A Linear Combination of Unitaries Decomposition for the Laplace Operator
- URL: http://arxiv.org/abs/2601.06370v1
- Date: Sat, 10 Jan 2026 00:54:39 GMT
- Title: A Linear Combination of Unitaries Decomposition for the Laplace Operator
- Authors: Thomas Hogancamp, Reuben Demirdjian, Daniel Gunlycke,
- Abstract summary: We provide novel linear combination of unitaries decompositions for a class of discrete elliptic differential operators.<n>The number of unitary terms required for our decomposition is independent of the number of grid points used in the discretization.<n>Explicit circuit constructions for each unitary are given and their complexities analyzed.
- Score: 0.0
- License: http://creativecommons.org/licenses/by/4.0/
- Abstract: We provide novel linear combination of unitaries decompositions for a class of discrete elliptic differential operators. Specifically, Poisson problems augmented with periodic, Dirichlet, Neumann, Robin, and mixed boundary conditions are considered on the unit interval and on higher-dimensional rectangular domains. The number of unitary terms required for our decomposition is independent of the number of grid points used in the discretization and scales linearly with the spatial dimension. Explicit circuit constructions for each unitary are given and their complexities analyzed.
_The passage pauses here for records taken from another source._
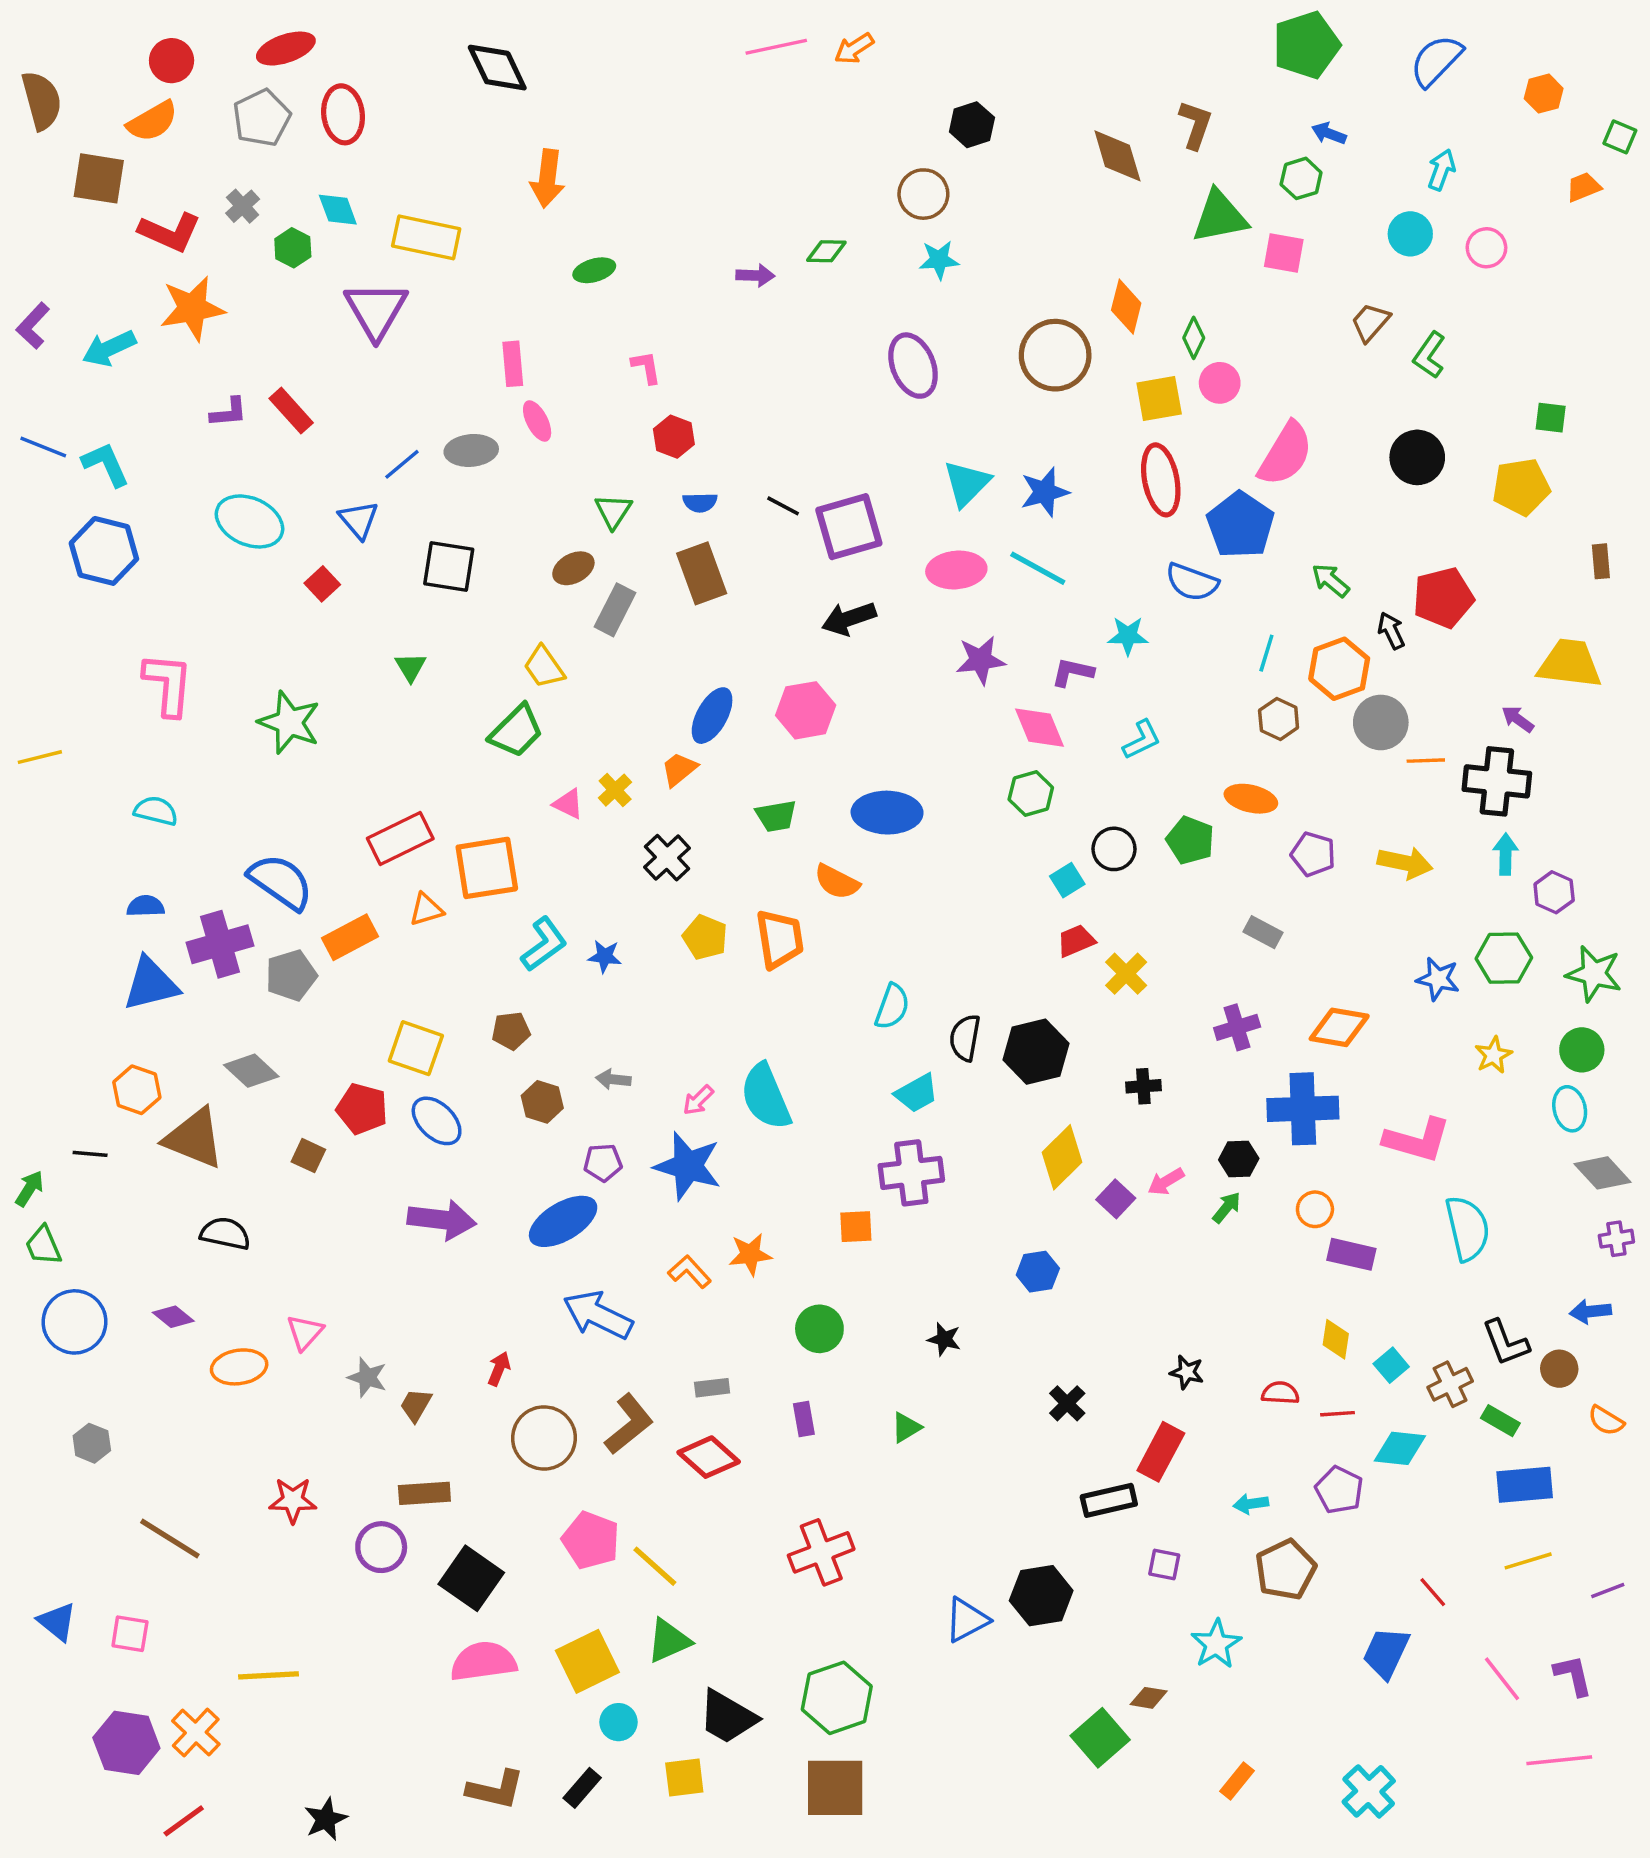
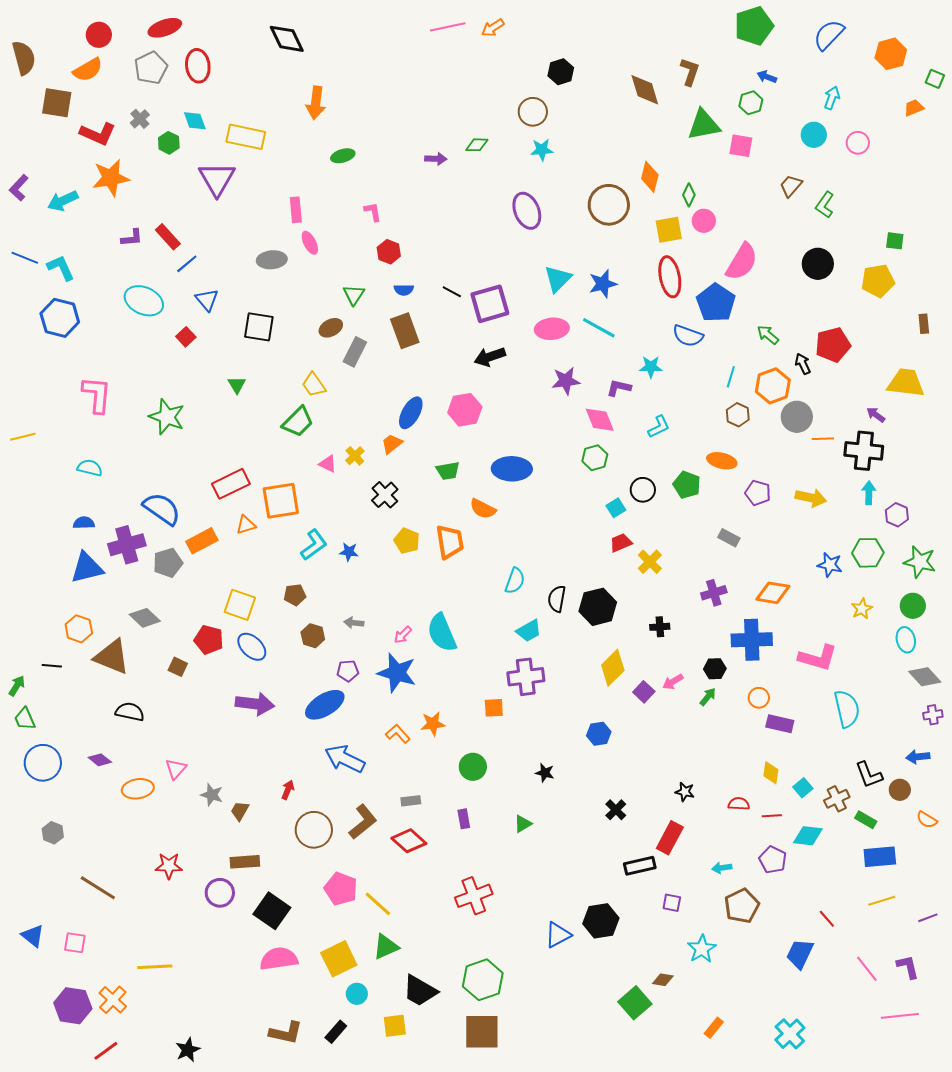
orange hexagon: (1544, 94) -> (891, 54), size x1.4
blue line: (402, 464) -> (187, 264), moved

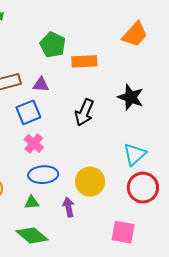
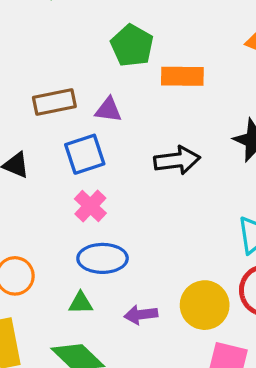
black arrow: (84, 112) -> (177, 160), turned -124
yellow circle: (90, 182) -> (205, 305), moved
purple arrow: (69, 207) -> (141, 315), turned -90

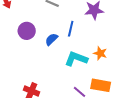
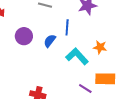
cyan L-shape: (76, 59) -> (77, 56), turned 35

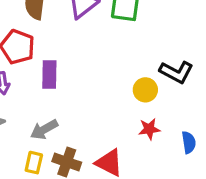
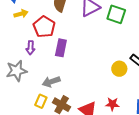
red star: (149, 129) -> (112, 104), moved

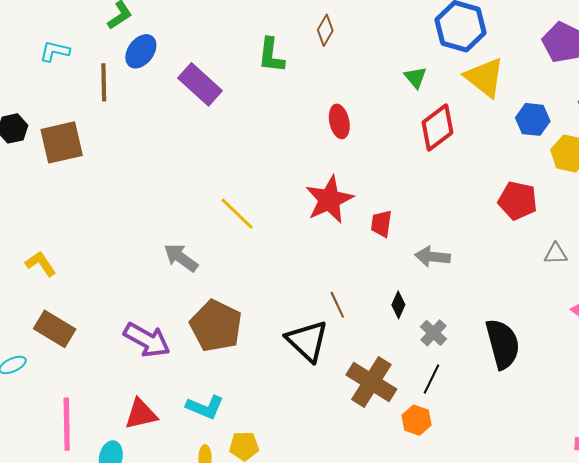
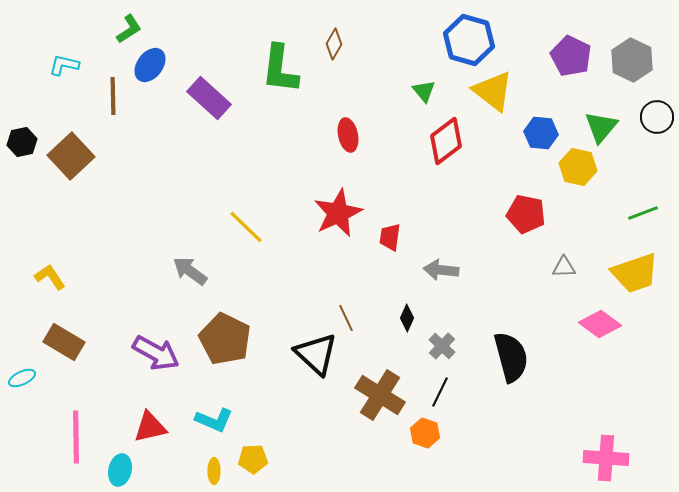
green L-shape: (271, 55) -> (280, 69), size x1.4
brown square: (62, 142) -> (71, 156), turned -30

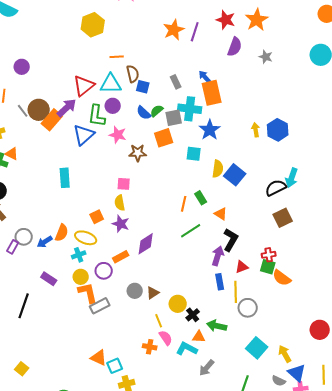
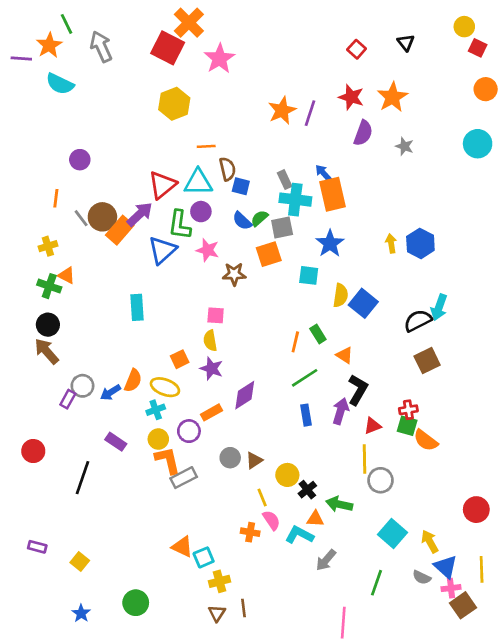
cyan cross: (190, 109) -> (295, 200), moved
blue rectangle: (220, 282) -> (306, 415), moved

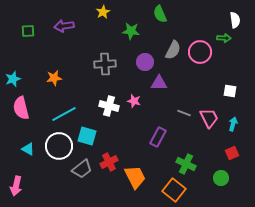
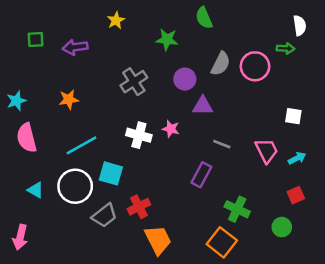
yellow star: (103, 12) -> (116, 20), moved
purple arrow: (64, 26) -> (75, 47), moved
gray cross: (105, 64) -> (134, 82), turned -30
gray line: (184, 113) -> (222, 144), moved
cyan arrow: (233, 124) -> (297, 158), turned 48
orange trapezoid: (135, 177) -> (158, 240), moved

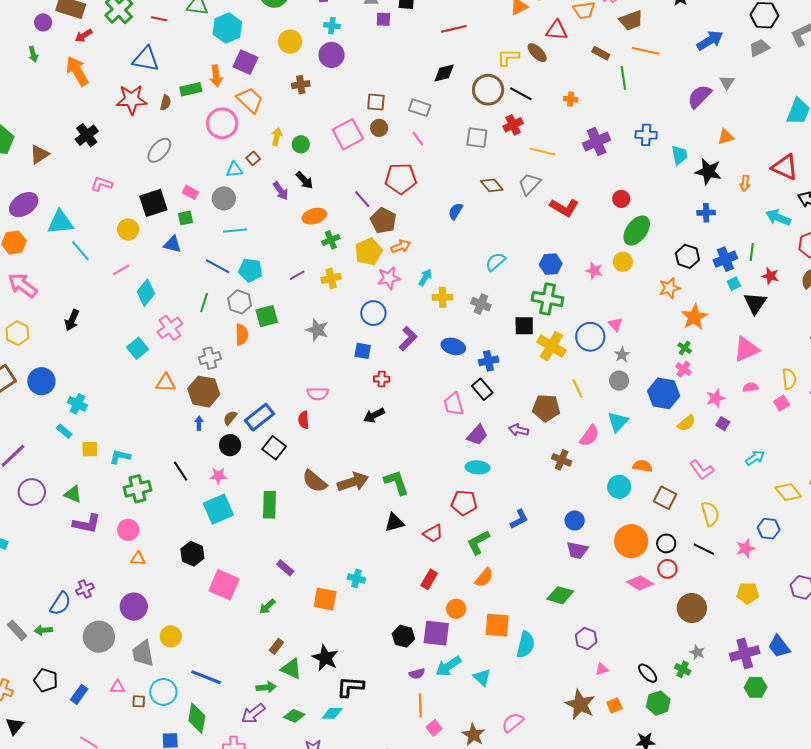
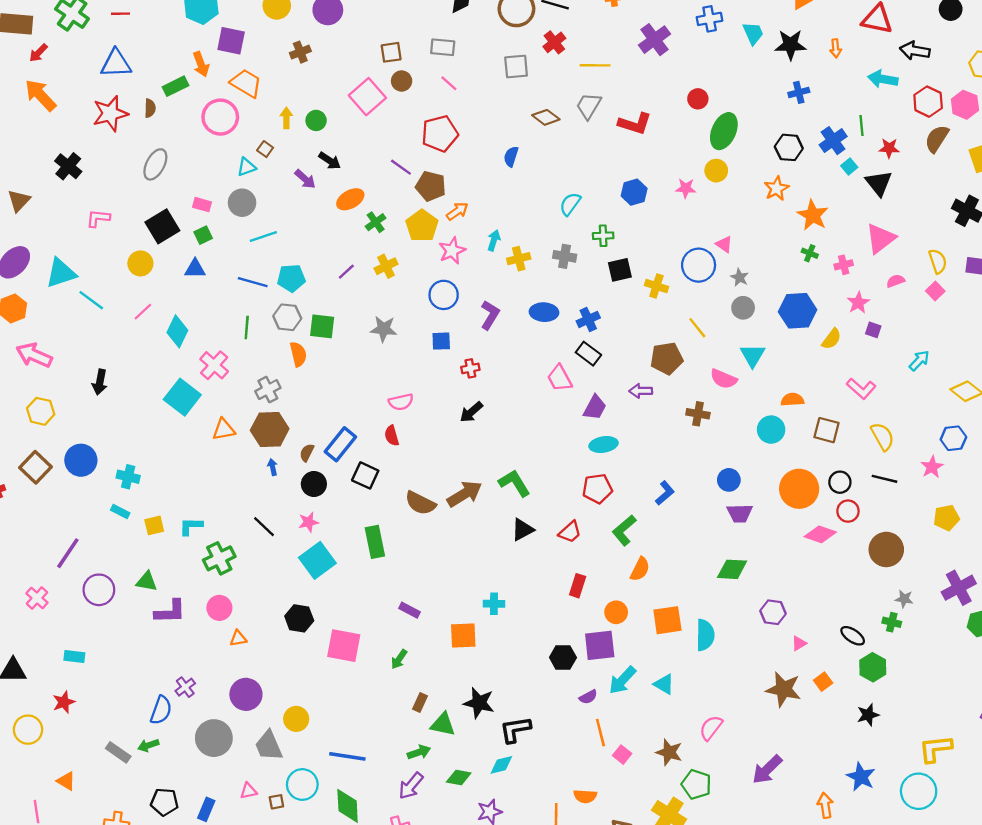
green cross: (547, 299) -> (603, 236), moved, size x0.6
green square: (267, 316) -> (322, 326), turned 35
yellow cross: (551, 346) -> (656, 286), size x0.7
cyan square: (137, 348) -> (182, 397), size x1.4
pink cross: (683, 369) -> (844, 265), moved, turned -35
pink semicircle: (589, 436) -> (724, 379), turned 90

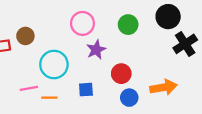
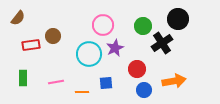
black cross: (185, 44) -> (162, 43), moved
cyan circle: (54, 64) -> (89, 54), moved
orange line: (49, 98) -> (82, 92), moved

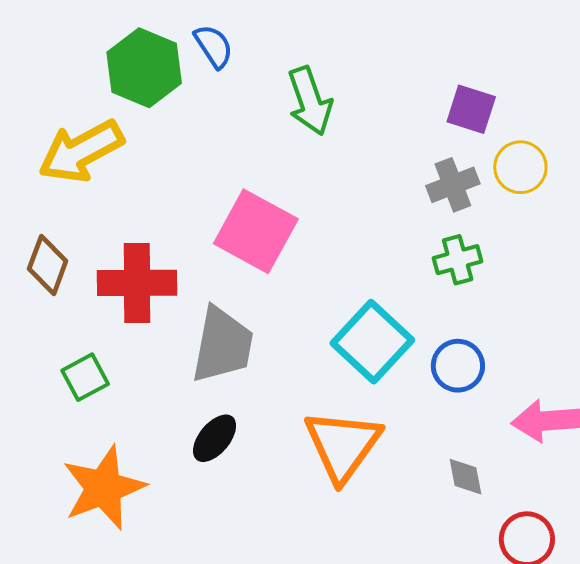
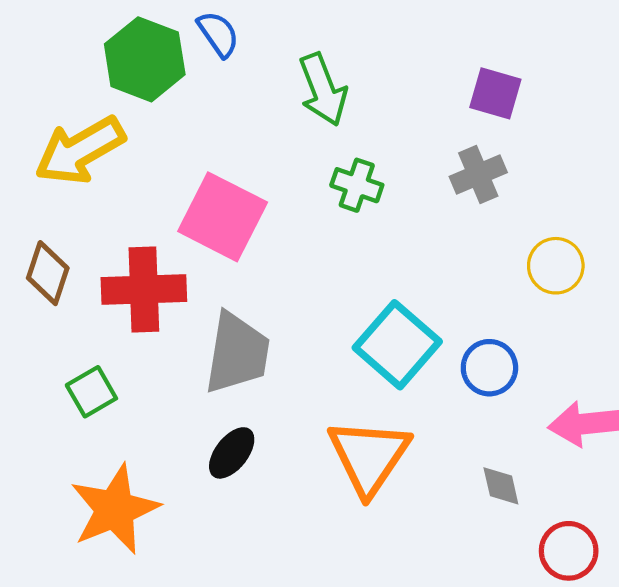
yellow circle: (520, 167) -> (556, 266), moved
pink square: (256, 231) -> (223, 217), moved
green cross: (458, 260) -> (357, 185), moved, turned 36

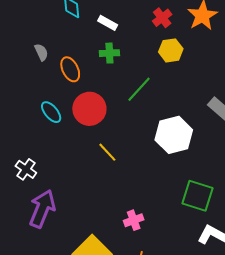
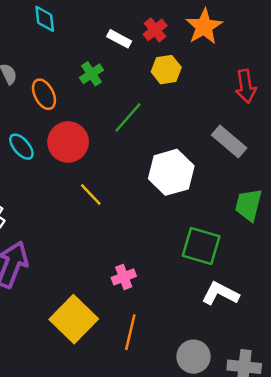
white rectangle: (108, 23) -> (119, 39), moved
green cross: (109, 53) -> (92, 74), turned -30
The worst case depth and elementary gate cost of any such circuit is shown to scale at most logarithmically with respect to number of grid points in the underlying discrete system. We also investigate the cost of using our method within the Variational Quantum Linear Solver algorithm and show favorable scaling. Finally, we extend the proposed decomposition technique to treat problems that include first-order derivative terms with variable coefficients.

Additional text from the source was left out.